[Data extracted from a collection]
_ _ _ _ _

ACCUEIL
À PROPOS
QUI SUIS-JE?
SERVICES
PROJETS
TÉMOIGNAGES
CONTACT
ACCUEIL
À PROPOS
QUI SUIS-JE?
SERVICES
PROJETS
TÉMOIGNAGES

_ _ _ _ _

▸ WORK TASK:
All the entries above must be repeated exactly as they were given.

▸ SOLUTION TO THE EXERCISE:
ACCUEIL
À PROPOS
QUI SUIS-JE?
SERVICES
PROJETS
TÉMOIGNAGES
CONTACT
ACCUEIL
À PROPOS
QUI SUIS-JE?
SERVICES
PROJETS
TÉMOIGNAGES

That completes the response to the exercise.